Тропы Песен (Чатвин) - страница 136


Гетто Восточной Европы стали теми клочками пустыни, «где не росло никакой зелени». Христиане, помыкавшие евреями, запрещали им владеть землей или домами, выращивать овощи или заниматься каким-нибудь ремеслом, кроме ростовщичества. И хотя им позволялось собирать хворост, пилить доски они уже не могли, чтобы это не привело к строительству.

Гои, которые устанавливали все эти запреты, думали, что тем самым наказывают евреев за преступление — убийство Христа, — как Яхве некогда покарал Каина. А правоверные евреи верили, что, мирясь с этими запретами, они заново проживают переход через Синай, где народ избранный некогда обрел благоволение в глазах Господа.


Пророки Исайя, Иеремия, Амос и Осия ратовали за возрождение кочевнического уклада и поносили разврат и порчу, порожденные городской цивилизацией. Пустив корни в землю, «заложив дом к дому и поле к полю», превратив Храм в скульптурную галерею, народ отвратился от своего Бога.

Надолго ли, Господи?… «Доколе не опустеют города…» [46] Пророки ждали «дня восстановления», когда евреи наконец вернутся к скудному аскетизму кочевой жизни.

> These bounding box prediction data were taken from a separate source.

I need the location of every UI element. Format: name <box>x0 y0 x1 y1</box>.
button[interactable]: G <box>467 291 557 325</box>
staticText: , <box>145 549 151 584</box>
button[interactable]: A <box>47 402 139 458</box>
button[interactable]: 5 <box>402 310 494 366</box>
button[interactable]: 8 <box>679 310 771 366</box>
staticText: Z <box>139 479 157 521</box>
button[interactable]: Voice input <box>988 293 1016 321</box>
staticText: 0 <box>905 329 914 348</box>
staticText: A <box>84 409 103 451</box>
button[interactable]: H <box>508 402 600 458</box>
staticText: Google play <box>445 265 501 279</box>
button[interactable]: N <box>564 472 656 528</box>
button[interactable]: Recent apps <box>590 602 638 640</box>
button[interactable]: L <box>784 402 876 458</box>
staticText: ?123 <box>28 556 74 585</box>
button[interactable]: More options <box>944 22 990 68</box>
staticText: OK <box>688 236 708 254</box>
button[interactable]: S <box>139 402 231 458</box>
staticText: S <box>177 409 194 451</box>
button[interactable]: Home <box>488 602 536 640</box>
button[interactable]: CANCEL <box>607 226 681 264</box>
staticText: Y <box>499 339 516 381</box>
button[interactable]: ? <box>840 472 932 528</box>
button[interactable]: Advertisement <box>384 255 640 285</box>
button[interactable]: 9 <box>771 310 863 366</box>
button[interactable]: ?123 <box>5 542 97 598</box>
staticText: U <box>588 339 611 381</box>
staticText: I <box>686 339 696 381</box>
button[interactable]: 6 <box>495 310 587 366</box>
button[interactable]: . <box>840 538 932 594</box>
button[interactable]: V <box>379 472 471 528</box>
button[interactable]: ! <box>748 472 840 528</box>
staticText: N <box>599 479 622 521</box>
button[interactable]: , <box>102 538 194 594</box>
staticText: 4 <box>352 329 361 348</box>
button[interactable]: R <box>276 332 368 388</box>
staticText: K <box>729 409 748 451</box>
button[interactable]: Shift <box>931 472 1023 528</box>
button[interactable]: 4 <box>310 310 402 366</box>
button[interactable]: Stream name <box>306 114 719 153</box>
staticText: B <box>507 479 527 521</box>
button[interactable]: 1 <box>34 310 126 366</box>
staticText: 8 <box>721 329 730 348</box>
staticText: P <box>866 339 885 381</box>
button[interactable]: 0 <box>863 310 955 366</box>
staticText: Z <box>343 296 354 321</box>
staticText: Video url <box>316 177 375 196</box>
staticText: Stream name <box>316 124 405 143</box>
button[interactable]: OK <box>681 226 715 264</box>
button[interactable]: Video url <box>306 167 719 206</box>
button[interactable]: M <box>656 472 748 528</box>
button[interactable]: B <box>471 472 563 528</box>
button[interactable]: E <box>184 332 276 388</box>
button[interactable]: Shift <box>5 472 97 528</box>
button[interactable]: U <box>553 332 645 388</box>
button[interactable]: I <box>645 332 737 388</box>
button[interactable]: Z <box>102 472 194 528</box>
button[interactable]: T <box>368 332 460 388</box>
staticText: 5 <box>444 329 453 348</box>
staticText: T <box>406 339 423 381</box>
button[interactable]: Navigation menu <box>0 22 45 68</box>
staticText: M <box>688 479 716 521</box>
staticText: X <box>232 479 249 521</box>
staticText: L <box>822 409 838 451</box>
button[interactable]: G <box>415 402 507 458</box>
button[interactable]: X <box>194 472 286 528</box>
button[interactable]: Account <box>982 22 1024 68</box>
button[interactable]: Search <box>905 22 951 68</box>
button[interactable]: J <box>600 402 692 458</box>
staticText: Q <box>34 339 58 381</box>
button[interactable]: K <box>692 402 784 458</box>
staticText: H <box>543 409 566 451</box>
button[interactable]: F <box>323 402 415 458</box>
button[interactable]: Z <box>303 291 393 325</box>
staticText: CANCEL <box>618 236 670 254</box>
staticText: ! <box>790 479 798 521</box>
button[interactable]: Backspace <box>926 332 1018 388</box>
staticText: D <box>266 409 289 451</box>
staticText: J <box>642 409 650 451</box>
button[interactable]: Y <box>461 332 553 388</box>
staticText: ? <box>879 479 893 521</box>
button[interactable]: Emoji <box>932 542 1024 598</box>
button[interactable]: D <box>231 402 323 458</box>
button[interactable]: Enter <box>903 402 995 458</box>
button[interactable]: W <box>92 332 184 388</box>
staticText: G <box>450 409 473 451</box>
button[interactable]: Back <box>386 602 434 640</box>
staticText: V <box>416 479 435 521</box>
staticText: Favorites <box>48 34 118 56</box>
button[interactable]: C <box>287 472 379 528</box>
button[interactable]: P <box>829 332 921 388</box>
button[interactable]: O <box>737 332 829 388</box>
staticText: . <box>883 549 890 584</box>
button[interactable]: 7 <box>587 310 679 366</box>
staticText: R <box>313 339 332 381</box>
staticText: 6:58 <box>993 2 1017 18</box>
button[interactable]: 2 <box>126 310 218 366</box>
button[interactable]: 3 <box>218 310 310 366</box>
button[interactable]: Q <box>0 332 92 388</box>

В Видении Исаии им обещается приход Спасителя, которого будут звать Эммануил и который будет пастухом.

Когда Навуходоносор, царь Вавилона, загнал евреев за стены Иерусалима, Иеремия напомнил им о Рехавитах — единственном доме, который все еще продолжал противиться обольщениям оседлой жизни:

Мы вина не пьем, потому что Ионадав, сын Рехава, отец наш, дал нам заповедь, сказав: «не пейте вина ни вы, ни дети ваши во веки; и домов не стройте и семян не сейте, и виноградников не разводите и не имейте их, но живите в шатрах во все дни жизни вашей, чтобы вам долгое время прожить на той земле, где вы странниками».

Иеремия 35:6-7


Одним лишь Рехавитам, сохранявшим тактическую мобильность, оставались неведомы ужасы военной осады.

В сочинении «Мукаддима» (введении к трактату «Большая история») Ибн-Халдун [47] — философ, который размышлял о человеческом положении с точки зрения кочевников, — писал:

Народ Пустыни ближе к доброму началу, чем оседлые народы, ибо он стоит ближе к Первичному Состоянию, и более удален от всех злых привычек, которыми заражены сердца оседлых жителей.


Под «народом пустыни» Ибн-Халдун понимает бедуинов, вроде тех, кого он некогда, во дни своей воинственной юности, набирал себе в наемники из глубины Сахары.

Годы спустя, когда он уже успел заглянуть в раскосые глаза Тамерлана и увидеть горы черепов и пепел сожженных городов, он, вслед за ветхозаветными пророками, осознал пагубные опасности цивилизации и стал с тоской смотреть на жизнь в шатрах.